The problem is that self-expression isn’t valuable in itself. It certainly can be valuable – for instance when an artist or musician creates some or other masterpiece – but it ain’t necessarily so.

Back to the young musician – we’ll call her a violinist. Suppose you give her a violin, and lessons on music theory, and any and every other fact about violins and musicianship you can muster. You would want to avoid anything subjective, because the student needs to express herself without being biased by outside sources. If she is to truly express herself, you say to yourself, it must be truly and only her.

So, she has a violin, she has the facts about the violin, and she knows theory. She puts the bow to the strings and starts expressing. And boy, does she express.

It’s true that that form of expression would be the most pure, unadulterated, unbiased expression possible. But it would be terrible. But why? Is it that she is uglier on the inside than other violinists who play better music? If their unbiased expression is better than hers, then it stands to reason that what they are expressing is better than what she is expressing.

This is folly. The reason she doesn’t play well is because she doesn’t have the skills she needs to express herself. If only she could have learned from a leader in the field how to do the things she wanted to be able to do. If only she had had someone to imitate.

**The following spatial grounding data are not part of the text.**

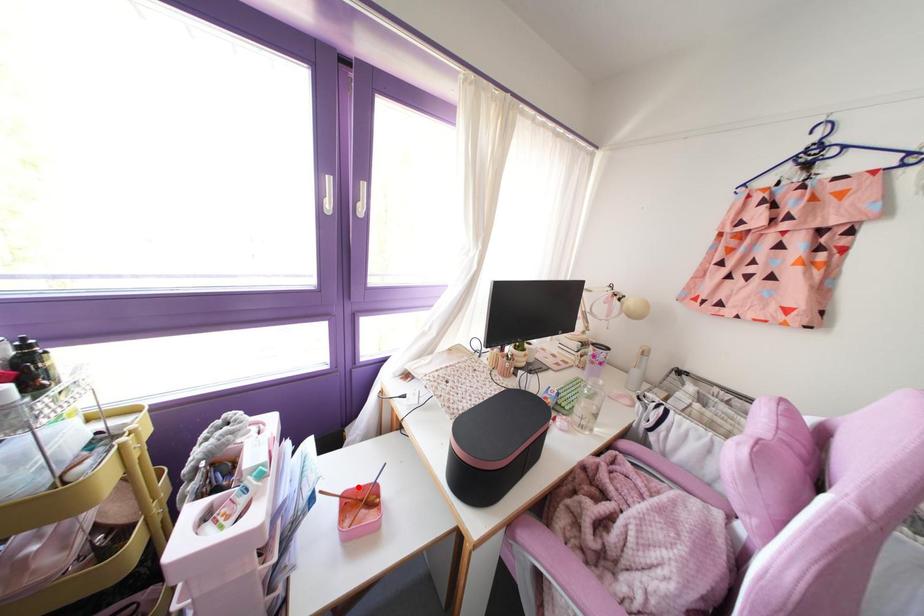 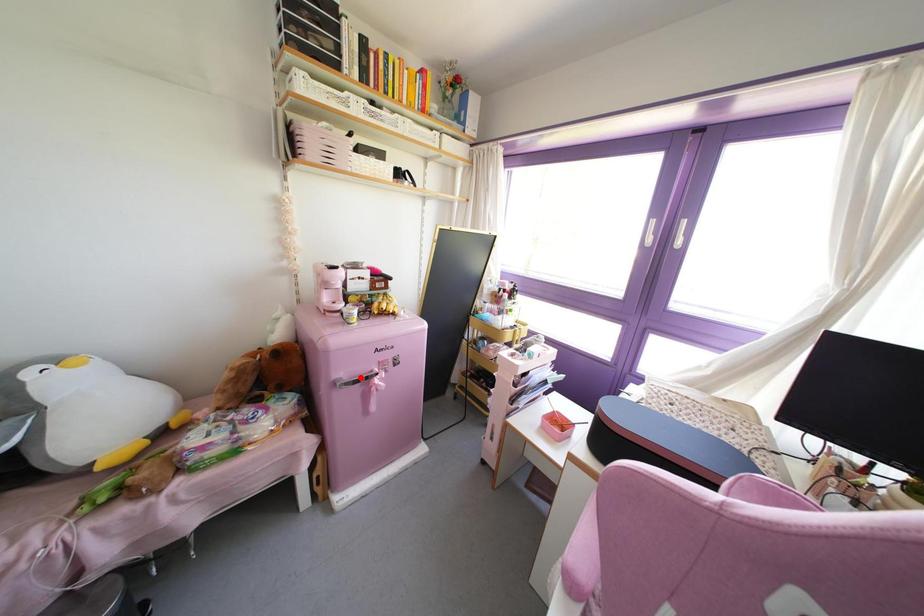 I am providing you with two images of the same scene from different viewpoints. A red point is marked on the first image and another point is marked on the second image. Do the highlighted points in image1 and image2 indicate the same real-world spot?

No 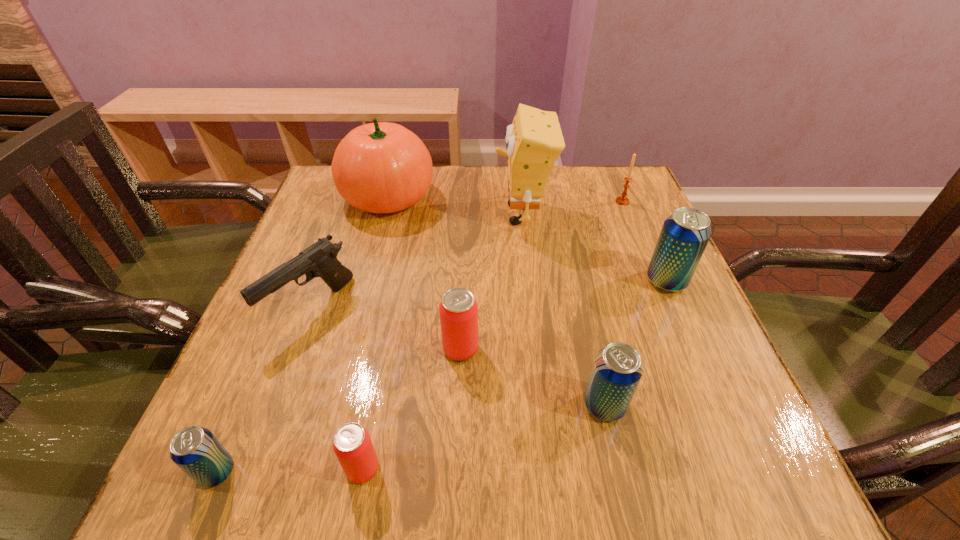 The height and width of the screenshot is (540, 960). I want to click on free space at the near left corner of the desktop, so click(303, 438).

Identify the location of vacant space at the near right corner. Image resolution: width=960 pixels, height=540 pixels. (739, 473).

Locate an element on the screen. The width and height of the screenshot is (960, 540). blank region between the bigger red beer can and the sponge is located at coordinates (492, 281).

The height and width of the screenshot is (540, 960). Find the location of `unoccupied position between the second farthest blue beer can and the fifth object from right to left`. unoccupied position between the second farthest blue beer can and the fifth object from right to left is located at coordinates (533, 377).

You are a GUI agent. You are given a task and a screenshot of the screen. Output one action in this format:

Self-expression only works when we know how to express ourselves. When we give children the tools to make noise and tell them to express themselves, we get dying cats or pots and pans. (Or, a more apt example, we give them pen and paper and tell them to express themselves. The result is that even people who want to write (take me, for example) still lack the skills necessary to do it well. )

Even the self-expression crowd knows that the method doesn’t work. Avante garde is the acknowledgement of  self-expression’s failure. “It turns out we aren’t very good at doing this all our own, but we’ll show those prudes. If we redefine our goal to make something ugly, then we will succeed just by self-expression.” And the self-expression purists eat it up like a dog returning to its own vomit.

I’m sure I’ll be back on this subject on-and-off. For now, just heed my point: You trying to “be you” by yourself is not only foolish, but it’s less effective than the alternative. So, strive to learn from those who have gone before you, read history books, and talk to old people. Pick a role model, and try to imitate them.